Ribeiro Karen Bento, Ribeiro Karoline Bento, Feres Omar, da Rocha Jose Joaquim Ribeiro, Rapatoni Liane, Garcia Sergio Britto, Silva Alfredo Ribeiro, da Silva Castro Perdona Gleici, de Souza Hayala Cristina Cavenague, Santillan Saul Isaac Garrido, de Oliveira Harley Francisco, da Cunha Tirapelli Daniela Pretti, Peria Fernanda Maris
Division of Clinical Oncology, School of Medicine of Ribeirao Preto, University of Sao Paulo (Faculdade de Medicina de Ribeirao Preto, Universidade de Sao Paulo-FMRP-USP), Sao Paulo (SP), Brazil.
Internal Medicine, Federal University of Triangulo Mineiro (Universidade Federal do Triangulo Mineiro - UFTM), Minas Gerais (MG), Brazil.
World J Oncol. 2013 Oct;4(4-5):179-187. doi: 10.4021/wjon719w. Epub 2013 Sep 27.
KRAS gene mutations play an important role in the carcinogenesis of colorectal tumors. However, studies that have assessed the association between KRAS gene mutation status and disease characteristics report conflicting results. To assess KRAS gene status (mutated or wild-type) and its association with the clinical, epidemiological, and histopathological features of metastatic colorectal adenocarcinoma as well its association with clinical outcomes.
Cross-sectional descriptive study in which clinical and histopathological data were collected from the medical records of 65 patients diagnosed with metastatic colorectal adenocarcinoma at the Clinical Oncology Service of the Teaching Hospital of the School of Medicine of Ribeirao Preto, University of Sao Paulo (Hospital das Clinicas da Faculdade de Medicina de Ribeirao Preto, Universidade de Sao Paulo -HCFMRP-USP) between 2005 and 2012 and analyzed based on their KRAS gene status.

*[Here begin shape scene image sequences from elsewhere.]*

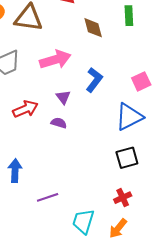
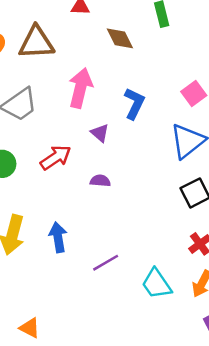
pink arrow: (55, 60) -> (80, 88), turned -48
purple semicircle: (59, 123) -> (100, 181), moved
cyan trapezoid: (83, 221) -> (156, 284), turned -40

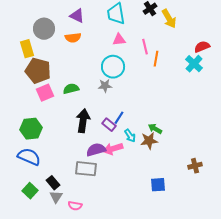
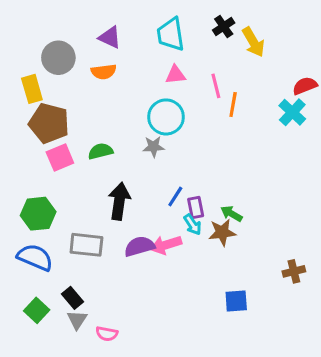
purple rectangle: (109, 125) -> (196, 207), moved, turned 40
gray rectangle: (86, 169) -> (86, 245), moved

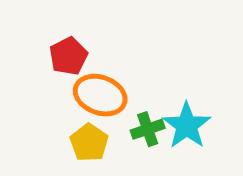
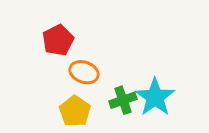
orange ellipse: (100, 95) -> (84, 72), size x0.7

KRAS gene mutations were found in 49.2% of the tumors, and G/A (25.5%) and Gly12Asp (34.37%) were the most frequent mutations. Among the investigated clinical features (gender, ECOG (Eastern Cooperative Oncology Group), histology, degree of cell differentiation, lymph node ratio, primary tumor site, staging, presence of synchronous metastasis, lung metastasis, and liver metastasis), the association between age less than 65 years with KRAS mutation was statistically significant (P = 0.046). KRAS mutation status did not exhibit a significant correlation with the overall survival of the patients (P = 0.078); however, the cases with KRAS mutation exhibited shorter survival. In the multivariate analysis, synchronous metastasis (P = 0.03) and liver metastasis (P = 0.008) behaved as independent factors of poor prognosis relative to the overall survival of the patients.
The KRAS mutation status did not exhibit prognostic value in the investigated sample. Among the older patients (> 65 years old), wild-type KRAS was more frequently observed compared to mutated KRAS.
KRAS基因突变在结直肠肿瘤的致癌过程中起重要作用。然而,评估KRAS基因突变状态与疾病特征之间关联的研究报告结果相互矛盾。旨在评估KRAS基因状态(突变型或野生型)及其与转移性结直肠腺癌的临床、流行病学和组织病理学特征的关联,以及其与临床结局的关联。
进行横断面描述性研究,从2005年至2012年在圣保罗大学里贝朗普雷图医学院教学医院临床肿瘤服务部(里贝朗普雷图医学院临床医院,圣保罗大学-HCFMRP-USP)诊断为转移性结直肠腺癌的65例患者的病历中收集临床和组织病理学数据,并根据其KRAS基因状态进行分析。
在49.2%的肿瘤中发现KRAS基因突变,其中G/A(25.5%)和Gly12Asp(34.37%)是最常见的突变。在所研究的临床特征(性别、东部肿瘤协作组体能状态评分(ECOG)、组织学、细胞分化程度、淋巴结比例、原发肿瘤部位、分期、同时性转移的存在、肺转移和肝转移)中,年龄小于65岁与KRAS突变之间的关联具有统计学意义(P = 0.046)。KRAS突变状态与患者的总生存期无显著相关性(P = 0.078);然而,KRAS突变的病例生存期较短。在多变量分析中,相对于患者的总生存期,同时性转移(P = 0.03)和肝转移(P = 0.008)是预后不良的独立因素。
在研究样本中,KRAS突变状态未显示出预后价值。在老年患者(> 65岁)中,与KRAS突变相比,野生型KRAS更常被观察到。